Flummoxed, the doctors approached the patient to discuss her results. It was during this consultation that she disclosed that she had been taking “CBD oil” around twice a day every few days since she had declined conventional treatments. The oil, which was obtained from outside the UK, was advertised as containing 20.05 percent CBD, 19.5 percent THC, and 23.8 percent THCA.

Other than a slightly reduced appetite, the patient reported no side effects.

While the authors acknowledge the case study’s limitations – namely, that only one patient was monitored, and that the doctors were unable to verify the content of the cannabis oil – they do acknowledge that the oil’s “ingredient(s) may be contributing to the observed tumour regression.”

“Although there appears to be a relationship between the intake of ‘CBD oil’ and the observed tumour regression, we are unable to conclusively confirm that the tumour regression is due to the patient taking ‘CBD oil’,” they wrote in the case study.


CBD and cancer

Medical cannabis is largely known for its associations with pain management and the treatment of certain epilepsies. But there is a growing research field investigating the effect cannabinoids can have on tumors and cancers.

One 2017 paper, for instance, demonstrated that high doses of CBD and THC could significantly regress tumors in animal models. Another 2018 study showed that when treated with cannabis compounds and chemotherapy, mice with pancreatic cancer survived almost three times longer than those treated with chemotherapy alone. 

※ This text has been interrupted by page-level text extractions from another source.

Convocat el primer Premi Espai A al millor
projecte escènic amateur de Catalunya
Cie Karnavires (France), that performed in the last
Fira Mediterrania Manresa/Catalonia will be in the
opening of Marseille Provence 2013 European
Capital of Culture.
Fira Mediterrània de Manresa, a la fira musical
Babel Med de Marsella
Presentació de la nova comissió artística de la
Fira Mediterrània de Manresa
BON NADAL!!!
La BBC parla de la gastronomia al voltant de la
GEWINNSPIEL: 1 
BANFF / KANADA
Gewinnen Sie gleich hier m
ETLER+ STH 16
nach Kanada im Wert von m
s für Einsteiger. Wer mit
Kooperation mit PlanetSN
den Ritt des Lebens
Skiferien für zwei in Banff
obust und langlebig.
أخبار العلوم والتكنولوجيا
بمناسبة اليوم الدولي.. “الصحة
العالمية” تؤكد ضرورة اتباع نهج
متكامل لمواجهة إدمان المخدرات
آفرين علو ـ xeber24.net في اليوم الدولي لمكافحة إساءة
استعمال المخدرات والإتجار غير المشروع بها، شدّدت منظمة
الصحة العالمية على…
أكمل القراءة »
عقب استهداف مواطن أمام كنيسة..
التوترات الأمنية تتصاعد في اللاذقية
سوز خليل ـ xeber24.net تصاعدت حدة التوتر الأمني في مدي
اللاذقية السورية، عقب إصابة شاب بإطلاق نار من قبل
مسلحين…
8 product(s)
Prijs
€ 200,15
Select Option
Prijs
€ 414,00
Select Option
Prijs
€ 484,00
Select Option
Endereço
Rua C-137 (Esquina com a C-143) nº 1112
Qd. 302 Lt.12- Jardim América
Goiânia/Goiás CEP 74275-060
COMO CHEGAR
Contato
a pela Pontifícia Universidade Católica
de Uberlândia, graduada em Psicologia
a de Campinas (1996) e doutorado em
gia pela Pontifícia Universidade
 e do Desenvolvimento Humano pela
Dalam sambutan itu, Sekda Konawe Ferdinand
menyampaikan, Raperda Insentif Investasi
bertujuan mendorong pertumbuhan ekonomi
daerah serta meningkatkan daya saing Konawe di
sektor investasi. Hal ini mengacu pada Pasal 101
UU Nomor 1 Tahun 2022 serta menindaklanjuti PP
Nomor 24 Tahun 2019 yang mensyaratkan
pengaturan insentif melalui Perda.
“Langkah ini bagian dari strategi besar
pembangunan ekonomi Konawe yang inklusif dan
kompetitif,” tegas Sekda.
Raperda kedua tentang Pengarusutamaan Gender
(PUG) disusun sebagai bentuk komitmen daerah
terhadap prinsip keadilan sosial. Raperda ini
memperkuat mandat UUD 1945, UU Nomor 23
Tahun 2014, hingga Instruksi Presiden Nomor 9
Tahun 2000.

But other studies have been less promising. In a 2019 paper, CBD was found to reduce the size of tumors in mice, but the cannabinoid’s effects still paled in comparison to cisplatin’s, a more conventional chemotherapy medication.  

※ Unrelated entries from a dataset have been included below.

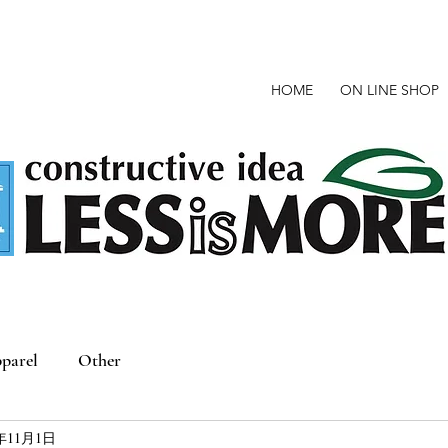
HOME
ON LINE SHOP
parel
Other
2年11月1日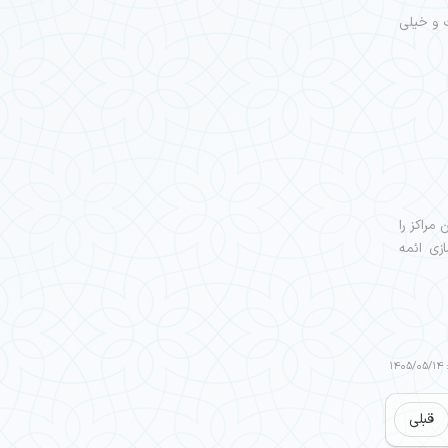
ت و خیلی
مراکز را
زی ائمه
14
قبلی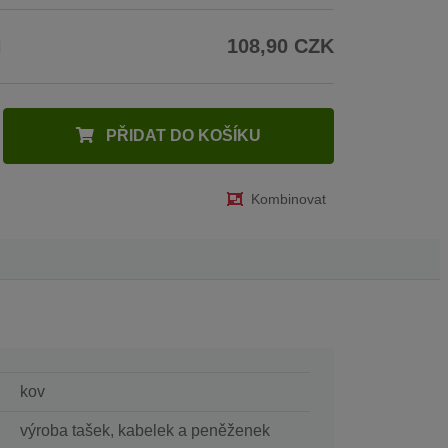
H
108,90 CZK
PŘIDAT DO KOŠÍKU
Kombinovat
kov
výroba tašek, kabelek a peněženek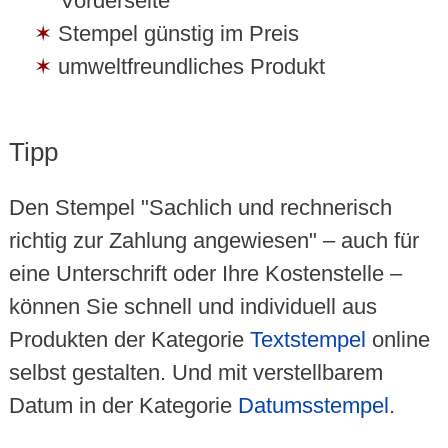
Vorderseite
Stempel günstig im Preis
umweltfreundliches Produkt
Tipp
Den Stempel "Sachlich und rechnerisch
richtig zur Zahlung angewiesen" – auch für
eine Unterschrift oder Ihre Kostenstelle –
können Sie schnell und individuell aus
Produkten der Kategorie
Textstempel
online
selbst gestalten. Und mit verstellbarem
Datum in der Kategorie
Datumsstempel
.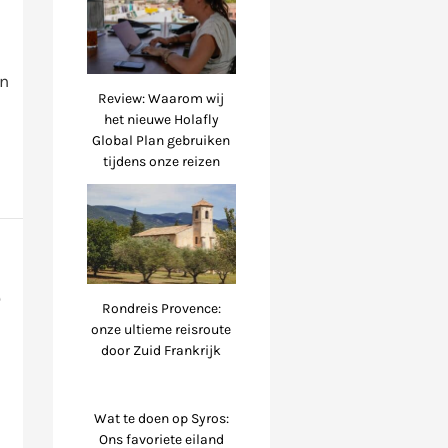
en
Review: Waarom wij
het nieuwe Holafly
Global Plan gebruiken
tijdens onze reizen
S
Rondreis Provence:
onze ultieme reisroute
door Zuid Frankrijk
n
Wat te doen op Syros:
Ons favoriete eiland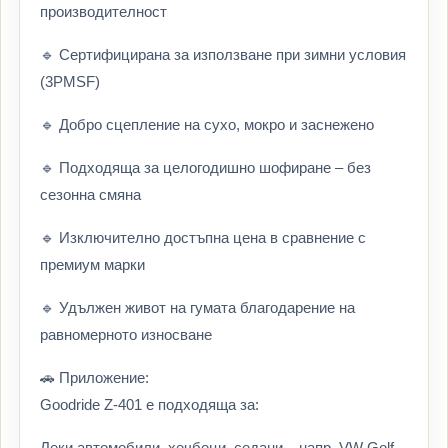
производителност
🔹 Сертифицирана за използване при зимни условия
(3PMSF)
🔹 Добро сцепление на сухо, мокро и заснежено
🔹 Подходяща за целогодишно шофиране – без
сезонна смяна
🔹 Изключително достъпна цена в сравнение с
премиум марки
🔹 Удължен живот на гумата благодарение на
равномерното износване
🚗 Приложение:
Goodride Z-401 е подходяща за:
Леки автомобили, хечбеци, седани – напр. VW Golf,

Concerningly, other studies have found that, in some contexts, cannabinoids seem to increase the growth of certain cancers. A study published in 2020 found that marijuana use may be a driving factor in the rise of head and neck cancers in the US. In that study, the researchers observed that THC can activate a molecular mechanism in the body that accelerates tumor growth in patients with human papillomavirus (HPV)-positive skin cancers.

Lung cancers, on the other hand, appear to have a null association with cannabis use, despite the presence of carcinogens in cannabis smoke. As for the reasons behind this null effect, one scientific review published in 2015 posited that cannabinoids like THC counteract the carcinogens with their known tumor-suppressant effects.

Ultimately, many researchers and oncologists agree that more research is needed before a consensus can be made on cannabis’ clinical effect on reducing tumors. What is more agreed upon, however, is marijuana’s effect on treating the side effects of chemotherapy and radiotherapy.

“I write on whether oncologists should recommend cannabis and I'm a very strong proponent of it, because a day doesn't go by that I don't see a cancer patient with nausea, loss of appetite, pain, insomnia, depression, and I can recommend one medicine to those patients,” Donald Abrams, a doctor and professor of clinical medicine at the University of California, San Francisco, told Analytical Cannabis in 2019.

“And [cannabis] is less likely to interact with the other medications that I prescribe or my chemotherapy than standard pharmaceuticals. So, I am a huge proponent of the benefits of cannabis in symptom management.”

“What pains me is people forgoing conventional therapy that may benefit them greatly and even cure them, in favor of using these products that have absolutely no evidence to support their use,” he added. “And in San Francisco, patients pay up to $7,000 a month for these products. I just find it criminal and tragic.”

“As an oncologist in San Francisco for the past forty years, I have to say, if cannabis cured cancer, I would certainly have a lot more survivors.”